Вот он держит ее на руках, на второй она задувает свечи на каком-то невероятного размера праздничном торте. Позади гора подарков, а она словно не обращает на них внимания, не отводя взгляда от коробки с микрофоном. На следующей – руки тянет и глаза прищурила, словно показывая – никому не дам… даже подержать. Улыбнулся невольно. На следующей фото уже за фортепиано сидит, ноги до пола не достают пока, бренчит что-то и поет, видимо. Рядом Ахмед, семейка их за столом, и все хлопают в ладоши, хотя в глазах – раздражение. Ненавидят девчонку, но страх перед отморозком заставляет всех лицемерно улыбаться и неискренне восхищаться. В какой-то момент мне даже стало ее жаль. Ребенок. В чем вина? В том, что не от того отца рождена была? А потом о Карине вспомнил, и тот же вопрос словно от стены отбился и опять прозвучал, только в этот раз совершенно по-другому. Смял в руках фотографию, и улыбающееся лицо Ахмеда покрылось уродливым заломами и вмятинами.

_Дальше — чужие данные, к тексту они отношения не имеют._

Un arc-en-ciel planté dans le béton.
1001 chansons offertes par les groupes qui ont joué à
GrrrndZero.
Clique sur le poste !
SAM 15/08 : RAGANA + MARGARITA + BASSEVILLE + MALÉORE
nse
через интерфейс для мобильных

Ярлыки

Листал фото, словно переворачивая страницы их жизни, наблюдая, как меняются лица, одежда, даже взгляды. Вот она стоит уже с высоко вздернутым подбородком на каком-то детском празднике и, как и всегда, выделяется среди других девочек – скромно одетых, словно укутанных с ног до головы какой-то невзрачной одеждой, чтобы не привлекать к себе лишнее внимание. И только она – в ярком пышном платье, на запястье браслет сверкает, и что бросается в глаза – осанка, идеально ровная. Во взгляде – вызов. Она всегда чувствовала себя белой вороной, знала, что ее за это ненавидят, но желание быть непохожей оказалось сильнее. Наверное именно эта черта и восхищала в ней самого Ахмеда. В этой своей упертости она была похожа на него. Сильные люди ненавидят слабаков, они уважают лишь подобных себе, хотя всегда пытаются их сломать.

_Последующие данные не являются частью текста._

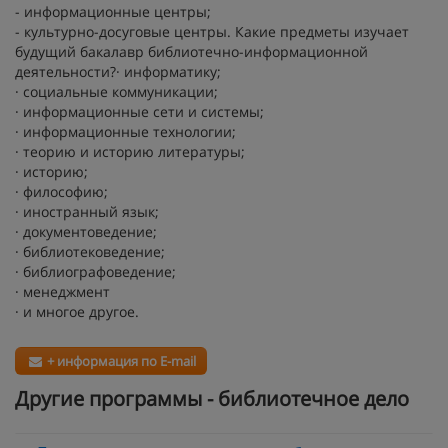
- информационные центры;
- культурно-досуговые центры. Какие предметы изучает
будущий бакалавр библиотечно-информационной
деятельности?· информатику;
· социальные коммуникации;
· информационные сети и системы;
· информационные технологии;
· теорию и историю литературы;
· историю;
· философию;
· иностранный язык;
· документоведение;
· библиотековедение;
· библиографоведение;
· менеджмент
· и многое другое.
+ информация по E-mail
Другие программы - библиотечное дело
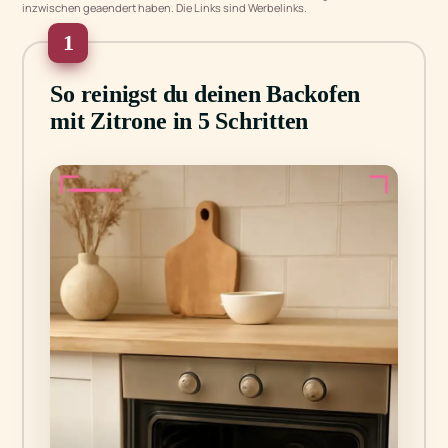
inzwischen geaendert haben. Die Links sind Werbelinks.
1
So reinigst du deinen Backofen
mit Zitrone in 5 Schritten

Рядом со стопкой фото на столе были разложены диски – с аудио и видеозаписями. Девочка росла, и, видимо, сладкая мечта стать звездой совсем вскружила ей голову. Нашла таких же повернутых на музыке друзей, и они часами пропадали на репетициях, сочиняли песни и даже выпускали диски. Один из них тогда и нашла случайно Карина, и мне пришлось на ходу сочинить историю об особом подарке для любимой дочери.
То, что по прошествии столького времени певица Лекса смогла стать известной лишь в узком кругу тинейджеров-обитателей соцсетей, говорит о том, что Ахмед дочери явно не помогал. Не хотел или дело принципа? Скорее, не мешал, считая блажью, уверен был, что пройдет это, перебесится. Умеет мелкая веревки из отца вить. Не так, как бы ей хотелось, но все же… Да и сумела нащупать тот самый рычаг, с помощью которого на отца воздействовать можно. Вспомнил сразу легендарный монолог Аль Пачино из “Адвоката Дьявола”, в котором он обозначает любимый из его пороков – тщеславие. Ему льстило, что дочь без его помощи завоевывает симпатии. Что идет к своей цели, не умоляя помочь. Он этого жаждал всем сердцем, и в то же время гордился, что она не ломается. Потом по городам ездить стали, по тусовка молодежным, фестивалям каким-то любительским. Он всегда делал вид, что его все это не интересует, а сам каждый раз видеонаблюдение устанавливал и смотрел, как дочь выступает и как ревет публика с просьбой исполнить песню на бис.